The activityPub logo, but its written OauthDiscovery as the wordmark

ActivityPub: Client to Server endpoint discovery

I’ve re-started building with ActivityPub’s Client to Server API. So this post is to document some of the challenges and hiccups.

The very first thing a user will want to do is login, right? So, we ask the user for their handle (webfinger: user@domain.tld). With this, our app can try to find info about how to connect to the site.

Ideally we would start by looking to RFC 8414: OAuth 2.0 Authorization Server Metadata. The main point is that once we have a server URL, we can look up the configuration routes via a predictable URL /.well-known/oauth-authorization-server

Alternately, with a webfinger lookup we might find the OpenID-Connect 1.0 issuer discovery link, leading to /.well-known/openid-configuration (thanks to @FenTiger for the tip).

These 2 methods really are ideal as they return a set of routes with which a user can authorize our app to obtain tokens for secure requests.

Otherwise, ActivityPub defines some oauth endpoints on the actor object, which is a start, however at the time of publishing the spec it seams app registration was not yet agreed upon.

Another issue is that some activitypub servers will not allow CORS on Actor objects. There are valid privacy reasons for this, nevertheless it is an additional hurdle we must face.

If we run into CORS on the user/actor, so we could look to the instance actor for additional info. Depending on implementation, we might find this via nodeinfo (FEP-2677), or we might find it via webfinger (FEP-d556).

The nodeinfo route is a bit more tortuous, because fetching example.social/.well-known/nodeinfo we potentially receive a payload with links to version 2.0, and or 2.1. example.social/nodeinfo/2.1. Parsing nodeinfo’s metadata field, we’d look for staffAccounts which would be an array, let’s just take the first one.

The webfinger route would be, adding the domain itself to the resource lookup : example.social/.well-known/webfinger?resource=https://example.social

From there we parse the webfinger links field which is an array, looking for an object whose has rel=”self” and whose type="application/ld+json; profile=\"https://www.w3.org/ns/activitystreams\"".

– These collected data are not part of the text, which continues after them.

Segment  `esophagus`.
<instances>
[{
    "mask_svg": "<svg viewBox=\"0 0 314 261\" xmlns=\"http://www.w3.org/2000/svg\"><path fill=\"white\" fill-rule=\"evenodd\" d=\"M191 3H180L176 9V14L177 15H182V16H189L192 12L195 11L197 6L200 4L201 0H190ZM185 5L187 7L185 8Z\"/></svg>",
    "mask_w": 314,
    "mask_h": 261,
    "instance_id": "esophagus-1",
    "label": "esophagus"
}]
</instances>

Whew, this object’s href value leads us to the instance actor.

Finally, we arrive at an actor profile, where we will look for the endpoints field, and hope to find:

  • oauthAuthorizationEndpoint
  • oauthTokenEndpoint
  • oauthRegistrationEndpoint*

If implementations aren’t serving an OAuth discovery endpoint RFC8414, and are limiting requests to actor pages, then there is really not much we can do!

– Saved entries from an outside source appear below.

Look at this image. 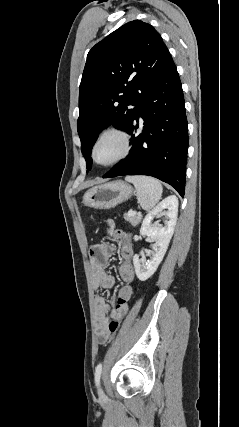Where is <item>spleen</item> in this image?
Segmentation results:
<instances>
[{
  "label": "spleen",
  "mask_w": 239,
  "mask_h": 427,
  "mask_svg": "<svg viewBox=\"0 0 239 427\" xmlns=\"http://www.w3.org/2000/svg\"><path fill=\"white\" fill-rule=\"evenodd\" d=\"M136 189L138 203L144 210L152 209L161 199L163 188L161 183L149 176H127Z\"/></svg>",
  "instance_id": "spleen-1"
}]
</instances>
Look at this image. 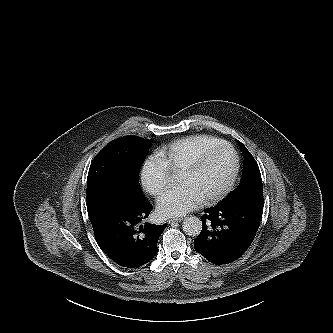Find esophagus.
<instances>
[{"label":"esophagus","mask_w":333,"mask_h":333,"mask_svg":"<svg viewBox=\"0 0 333 333\" xmlns=\"http://www.w3.org/2000/svg\"><path fill=\"white\" fill-rule=\"evenodd\" d=\"M181 221H182L181 218H170V219L168 220L169 224H172V223H174V222H181Z\"/></svg>","instance_id":"obj_1"}]
</instances>
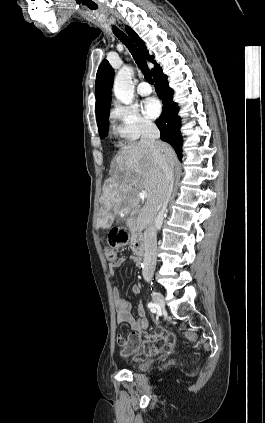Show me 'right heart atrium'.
I'll list each match as a JSON object with an SVG mask.
<instances>
[{
  "label": "right heart atrium",
  "instance_id": "d8ad5b80",
  "mask_svg": "<svg viewBox=\"0 0 265 423\" xmlns=\"http://www.w3.org/2000/svg\"><path fill=\"white\" fill-rule=\"evenodd\" d=\"M119 136L127 141L138 139L153 129V122L135 105L115 104L110 113Z\"/></svg>",
  "mask_w": 265,
  "mask_h": 423
}]
</instances>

*As mentioned earlier there may not even be an app registration endpoint. There are downsides to dynamic client registration (RFC7591), namely giving users control over app permission revocation.

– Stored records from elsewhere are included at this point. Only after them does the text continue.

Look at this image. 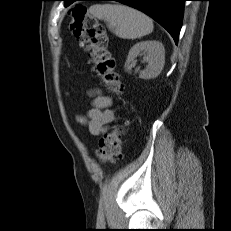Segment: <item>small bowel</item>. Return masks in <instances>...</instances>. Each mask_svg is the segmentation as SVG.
Returning <instances> with one entry per match:
<instances>
[{
	"mask_svg": "<svg viewBox=\"0 0 231 231\" xmlns=\"http://www.w3.org/2000/svg\"><path fill=\"white\" fill-rule=\"evenodd\" d=\"M90 95L93 96L92 108L85 116H78L76 120L79 124L85 126L90 134L100 136L116 120V113L111 108V99L99 90L91 91Z\"/></svg>",
	"mask_w": 231,
	"mask_h": 231,
	"instance_id": "1",
	"label": "small bowel"
}]
</instances>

ActivityPub co-author Evan has proposed FEP-d8c2: OAuth 2.0 Profile for the ActivityPub API, which suggests bypassing dynamic client registration, and using public clients similar to this IETF draft by Aaron Parecki.

The only downside here might be the minor inconvenience of having to publish a Client ID Metadata Document, regardless of how mature a client is.

Fediverse reactions

Comments

  1. @dev OIDC Discovery – https://openid.net/specs/openid-connect-discovery-1_0.html – specifies a link from the webfinger response to the OAuth issuer ID of the authentication server.

    This is the way my implementation works.

    If the link isn't present then I fall back on using the hostname from the webfinger ID.

    1. Thanks, I wasn’t aware of the webfinger link, that is a useful discovery mechanism!

  2. @dev
    Not to mention nomadic identity ignorance…

    1. I’m aware of Nomadic Identity, but not sure what you mean?
      Are you referring to support for FEP-ae97 ?
      https://codeberg.org/fediverse/fep/src/branch/main/fep/ae97/fep-ae97.md

  3. @dev Here's a great summary of some of the problems with DCR: https://blog.modelcontextprotocol.io/posts/client_registration/#challenge-1-operational-limitations-of-dynamic-client-registration

    It's written in the context of MCP, but ignore that; the same issues apply to ActivityPub.

    (I'm not convinced by the "no way to tell a client that its ID is invalid" thing. I think the answer to this is to use PAR. The other points all look valid, though.)